** Opening EXTRACTED DATA block **

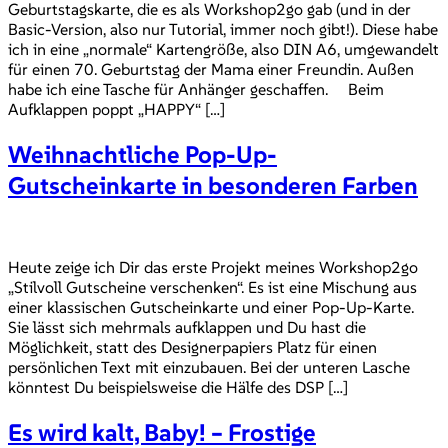
Geburtstagskarte, die es als Workshop2go gab (und in der
Basic-Version, also nur Tutorial, immer noch gibt!). Diese habe
ich in eine „normale“ Kartengröße, also DIN A6, umgewandelt
für einen 70. Geburtstag der Mama einer Freundin. Außen
habe ich eine Tasche für Anhänger geschaffen. Beim
Aufklappen poppt „HAPPY“ […]
Weihnachtliche Pop-Up-
Gutscheinkarte in besonderen Farben
Heute zeige ich Dir das erste Projekt meines Workshop2go
„Stilvoll Gutscheine verschenken“. Es ist eine Mischung aus
einer klassischen Gutscheinkarte und einer Pop-Up-Karte.
Sie lässt sich mehrmals aufklappen und Du hast die
Möglichkeit, statt des Designerpapiers Platz für einen
persönlichen Text mit einzubauen. Bei der unteren Lasche
könntest Du beispielsweise die Hälfe des DSP […]
Es wird kalt, Baby! – Frostige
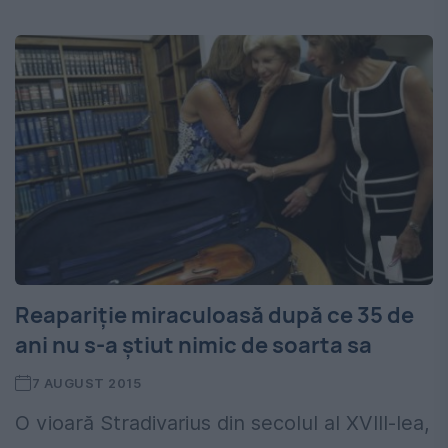
Reapariţie miraculoasă după ce 35 de
ani nu s-a ştiut nimic de soarta sa
7 AUGUST 2015
O vioară Stradivarius din secolul al XVIII-lea,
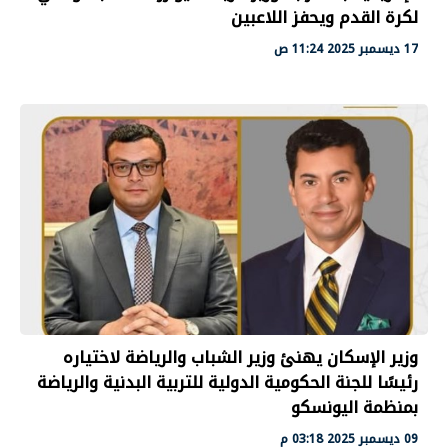
لكرة القدم ويحفز اللاعبين
17 ديسمبر 2025 11:24 ص
وزير الإسكان يهنئ وزير الشباب والرياضة لاختياره
رئيسًا للجنة الحكومية الدولية للتربية البدنية والرياضة
بمنظمة اليونسكو
09 ديسمبر 2025 03:18 م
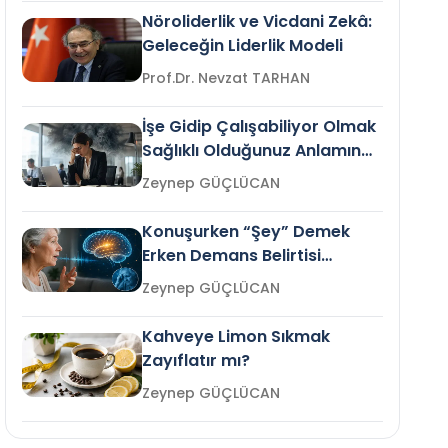
Nöroliderlik ve Vicdani Zekâ:
Geleceğin Liderlik Modeli
Prof.Dr. Nevzat TARHAN
İşe Gidip Çalışabiliyor Olmak
Sağlıklı Olduğunuz Anlamına
Gelir mi?
Zeynep GÜÇLÜCAN
Konuşurken “Şey” Demek
Erken Demans Belirtisi
Olabilir mi?
Zeynep GÜÇLÜCAN
Kahveye Limon Sıkmak
Zayıflatır mı?
Zeynep GÜÇLÜCAN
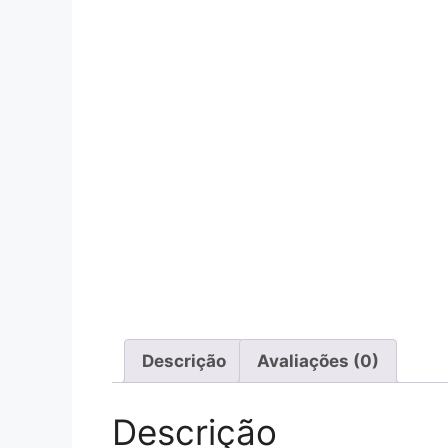
Descrição
Avaliações (0)
Descrição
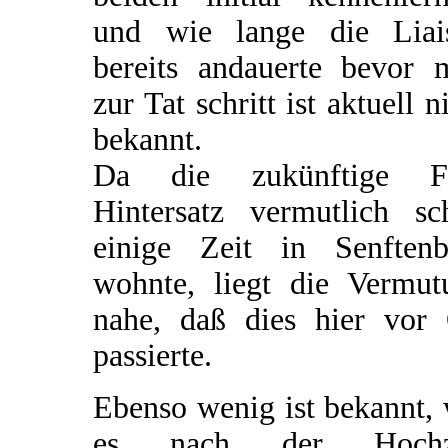
und wie lange die Liai
bereits andauerte bevor 
zur Tat schritt ist aktuell n
bekannt.
Da die zukünftige F
Hintersatz vermutlich sc
einige Zeit in Senftenb
wohnte, liegt die Vermut
nahe, daß dies hier vor 
passierte.
Ebenso wenig ist bekannt,
es nach der Hochz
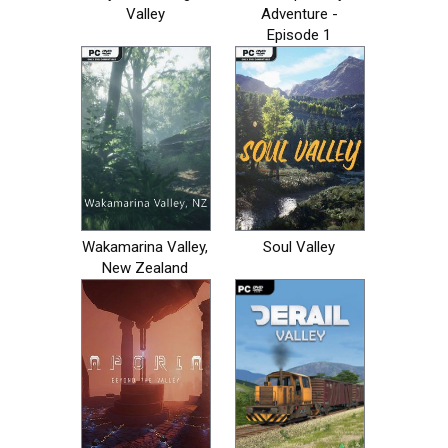
Valley
Adventure -
Episode 1
Wakamarina Valley,
Soul Valley
New Zealand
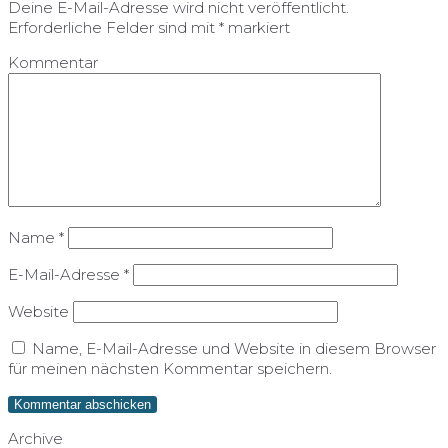
Deine E-Mail-Adresse wird nicht veröffentlicht.
Erforderliche Felder sind mit
*
markiert
Kommentar
Name
*
E-Mail-Adresse
*
Website
Name, E-Mail-Adresse und Website in diesem Browser
für meinen nächsten Kommentar speichern.
Archive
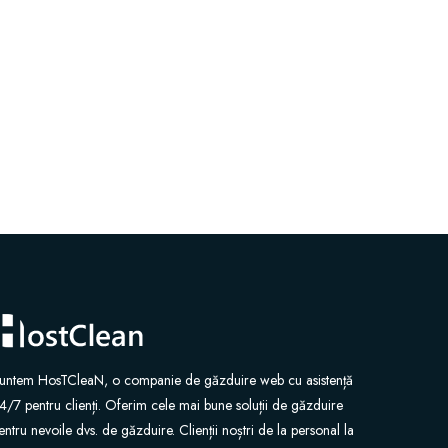
untem HosTCleaN, o companie de găzduire web cu asistență
4/7 pentru clienți. Oferim cele mai bune soluții de găzduire
entru nevoile dvs. de găzduire. Clienții noștri de la personal la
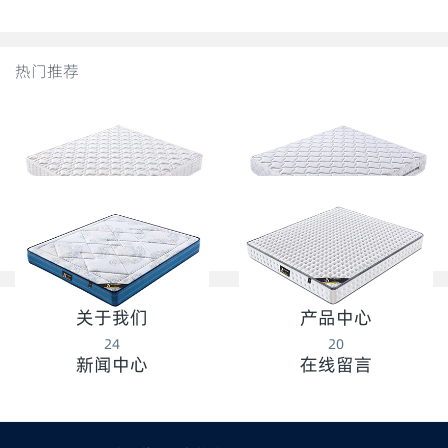
热门推荐
28
26
关于我们
产品中心
24
20
新闻中心
在线留言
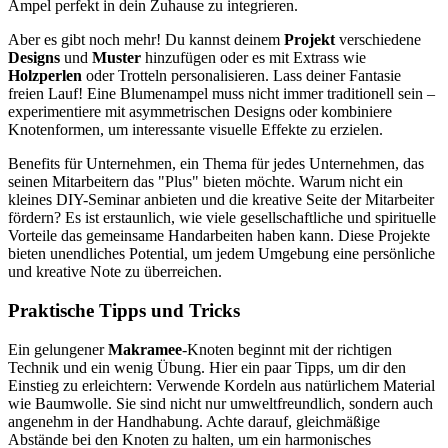
Ampel perfekt in dein Zuhause zu integrieren.
Aber es gibt noch mehr! Du kannst deinem
Projekt
verschiedene
Designs
und
Muster
hinzufügen oder es mit Extrass wie
Holzperlen
oder Trotteln personalisieren. Lass deiner Fantasie
freien Lauf! Eine Blumenampel muss nicht immer traditionell sein –
experimentiere mit asymmetrischen Designs oder kombiniere
Knotenformen, um interessante visuelle Effekte zu erzielen.
Benefits für Unternehmen, ein Thema für jedes Unternehmen, das
seinen Mitarbeitern das "Plus" bieten möchte. Warum nicht ein
kleines DIY-Seminar anbieten und die kreative Seite der Mitarbeiter
fördern? Es ist erstaunlich, wie viele gesellschaftliche und spirituelle
Vorteile das gemeinsame Handarbeiten haben kann. Diese Projekte
bieten unendliches Potential, um jedem Umgebung eine persönliche
und kreative Note zu überreichen.
Praktische Tipps und Tricks
Ein gelungener
Makramee
-Knoten beginnt mit der richtigen
Technik und ein wenig Übung. Hier ein paar Tipps, um dir den
Einstieg zu erleichtern: Verwende Kordeln aus natürlichem Material
wie Baumwolle. Sie sind nicht nur umweltfreundlich, sondern auch
angenehm in der Handhabung. Achte darauf, gleichmäßige
Abstände bei den Knoten zu halten, um ein harmonisches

** Closing EXTRACTED DATA block **

Every line above holding the string "oder" should be listed.

hinzufügen oder es mit Extrass wie
oder Trotteln personalisieren. Lass deiner Fantasie
experimentiere mit asymmetrischen Designs oder kombiniere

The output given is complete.